● Work request
Retype the full listing without altering anything.

++++ The data

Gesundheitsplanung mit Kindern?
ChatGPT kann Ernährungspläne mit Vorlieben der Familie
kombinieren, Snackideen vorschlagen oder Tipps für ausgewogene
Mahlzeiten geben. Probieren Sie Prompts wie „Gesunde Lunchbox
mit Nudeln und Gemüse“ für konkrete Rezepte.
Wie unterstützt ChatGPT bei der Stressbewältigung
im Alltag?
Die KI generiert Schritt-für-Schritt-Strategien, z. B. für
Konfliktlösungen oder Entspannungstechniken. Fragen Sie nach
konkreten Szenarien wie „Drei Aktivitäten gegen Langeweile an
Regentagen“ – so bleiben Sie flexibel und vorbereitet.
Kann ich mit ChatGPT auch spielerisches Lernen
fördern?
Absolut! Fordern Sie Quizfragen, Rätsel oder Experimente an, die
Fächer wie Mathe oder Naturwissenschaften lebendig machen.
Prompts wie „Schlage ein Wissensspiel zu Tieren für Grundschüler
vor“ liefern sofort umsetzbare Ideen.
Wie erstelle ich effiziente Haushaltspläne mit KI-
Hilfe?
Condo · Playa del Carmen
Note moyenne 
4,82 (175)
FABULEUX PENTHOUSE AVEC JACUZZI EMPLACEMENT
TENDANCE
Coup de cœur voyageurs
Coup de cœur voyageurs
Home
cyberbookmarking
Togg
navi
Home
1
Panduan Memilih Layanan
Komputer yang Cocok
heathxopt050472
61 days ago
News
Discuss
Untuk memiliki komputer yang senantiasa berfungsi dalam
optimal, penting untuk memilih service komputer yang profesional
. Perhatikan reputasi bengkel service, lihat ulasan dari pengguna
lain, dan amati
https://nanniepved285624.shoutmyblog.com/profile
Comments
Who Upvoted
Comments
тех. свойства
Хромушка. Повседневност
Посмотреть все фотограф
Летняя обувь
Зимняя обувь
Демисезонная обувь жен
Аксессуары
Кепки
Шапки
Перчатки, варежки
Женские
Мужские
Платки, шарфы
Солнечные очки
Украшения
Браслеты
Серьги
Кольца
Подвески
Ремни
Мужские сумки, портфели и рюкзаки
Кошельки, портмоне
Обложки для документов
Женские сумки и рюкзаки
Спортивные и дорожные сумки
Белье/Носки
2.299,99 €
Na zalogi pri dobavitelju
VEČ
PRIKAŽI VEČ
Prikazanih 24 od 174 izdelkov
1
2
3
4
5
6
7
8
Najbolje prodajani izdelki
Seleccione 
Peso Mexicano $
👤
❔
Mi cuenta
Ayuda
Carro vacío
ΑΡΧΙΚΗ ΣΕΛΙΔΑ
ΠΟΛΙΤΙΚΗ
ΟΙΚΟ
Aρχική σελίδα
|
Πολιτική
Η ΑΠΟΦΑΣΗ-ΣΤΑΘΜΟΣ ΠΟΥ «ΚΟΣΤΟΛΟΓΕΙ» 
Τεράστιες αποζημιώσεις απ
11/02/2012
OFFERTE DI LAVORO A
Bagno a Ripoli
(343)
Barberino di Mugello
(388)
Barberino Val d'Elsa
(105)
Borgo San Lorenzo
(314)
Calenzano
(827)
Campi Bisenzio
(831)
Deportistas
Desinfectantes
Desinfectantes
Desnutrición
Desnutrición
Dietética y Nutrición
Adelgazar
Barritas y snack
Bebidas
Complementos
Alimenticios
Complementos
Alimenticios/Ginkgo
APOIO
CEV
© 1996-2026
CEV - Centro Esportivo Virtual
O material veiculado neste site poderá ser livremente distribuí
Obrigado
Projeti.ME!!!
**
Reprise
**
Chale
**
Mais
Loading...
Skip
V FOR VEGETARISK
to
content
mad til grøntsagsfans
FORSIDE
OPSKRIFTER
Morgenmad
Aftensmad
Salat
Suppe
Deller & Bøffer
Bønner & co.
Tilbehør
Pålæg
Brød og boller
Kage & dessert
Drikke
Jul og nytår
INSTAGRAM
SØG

++++++++

● Written response
Gesundheitsplanung mit Kindern?
ChatGPT kann Ernährungspläne mit Vorlieben der Familie
kombinieren, Snackideen vorschlagen oder Tipps für ausgewogene
Mahlzeiten geben. Probieren Sie Prompts wie „Gesunde Lunchbox
mit Nudeln und Gemüse“ für konkrete Rezepte.
Wie unterstützt ChatGPT bei der Stressbewältigung
im Alltag?
Die KI generiert Schritt-für-Schritt-Strategien, z. B. für
Konfliktlösungen oder Entspannungstechniken. Fragen Sie nach
konkreten Szenarien wie „Drei Aktivitäten gegen Langeweile an
Regentagen“ – so bleiben Sie flexibel und vorbereitet.
Kann ich mit ChatGPT auch spielerisches Lernen
fördern?
Absolut! Fordern Sie Quizfragen, Rätsel oder Experimente an, die
Fächer wie Mathe oder Naturwissenschaften lebendig machen.
Prompts wie „Schlage ein Wissensspiel zu Tieren für Grundschüler
vor“ liefern sofort umsetzbare Ideen.
Wie erstelle ich effiziente Haushaltspläne mit KI-
Hilfe?
Condo · Playa del Carmen
Note moyenne 
4,82 (175)
FABULEUX PENTHOUSE AVEC JACUZZI EMPLACEMENT
TENDANCE
Coup de cœur voyageurs
Coup de cœur voyageurs
Home
cyberbookmarking
Togg
navi
Home
1
Panduan Memilih Layanan
Komputer yang Cocok
heathxopt050472
61 days ago
News
Discuss
Untuk memiliki komputer yang senantiasa berfungsi dalam
optimal, penting untuk memilih service komputer yang profesional
. Perhatikan reputasi bengkel service, lihat ulasan dari pengguna
lain, dan amati
https://nanniepved285624.shoutmyblog.com/profile
Comments
Who Upvoted
Comments
тех. свойства
Хромушка. Повседневност
Посмотреть все фотограф
Летняя обувь
Зимняя обувь
Демисезонная обувь жен
Аксессуары
Кепки
Шапки
Перчатки, варежки
Женские
Мужские
Платки, шарфы
Солнечные очки
Украшения
Браслеты
Серьги
Кольца
Подвески
Ремни
Мужские сумки, портфели и рюкзаки
Кошельки, портмоне
Обложки для документов
Женские сумки и рюкзаки
Спортивные и дорожные сумки
Белье/Носки
2.299,99 €
Na zalogi pri dobavitelju
VEČ
PRIKAŽI VEČ
Prikazanih 24 od 174 izdelkov
1
2
3
4
5
6
7
8
Najbolje prodajani izdelki
Seleccione 
Peso Mexicano $
👤
❔
Mi cuenta
Ayuda
Carro vacío
ΑΡΧΙΚΗ ΣΕΛΙΔΑ
ΠΟΛΙΤΙΚΗ
ΟΙΚΟ
Aρχική σελίδα
|
Πολιτική
Η ΑΠΟΦΑΣΗ-ΣΤΑΘΜΟΣ ΠΟΥ «ΚΟΣΤΟΛΟΓΕΙ» 
Τεράστιες αποζημιώσεις απ
11/02/2012
OFFERTE DI LAVORO A
Bagno a Ripoli
(343)
Barberino di Mugello
(388)
Barberino Val d'Elsa
(105)
Borgo San Lorenzo
(314)
Calenzano
(827)
Campi Bisenzio
(831)
Deportistas
Desinfectantes
Desinfectantes
Desnutrición
Desnutrición
Dietética y Nutrición
Adelgazar
Barritas y snack
Bebidas
Complementos
Alimenticios
Complementos
Alimenticios/Ginkgo
APOIO
CEV
© 1996-2026
CEV - Centro Esportivo Virtual
O material veiculado neste site poderá ser livremente distribuí
Obrigado
Projeti.ME!!!
**
Reprise
**
Chale
**
Mais
Loading...
Skip
V FOR VEGETARISK
to
content
mad til grøntsagsfans
FORSIDE
OPSKRIFTER
Morgenmad
Aftensmad
Salat
Suppe
Deller & Bøffer
Bønner & co.
Tilbehør
Pålæg
Brød og boller
Kage & dessert
Drikke
Jul og nytår
INSTAGRAM
SØG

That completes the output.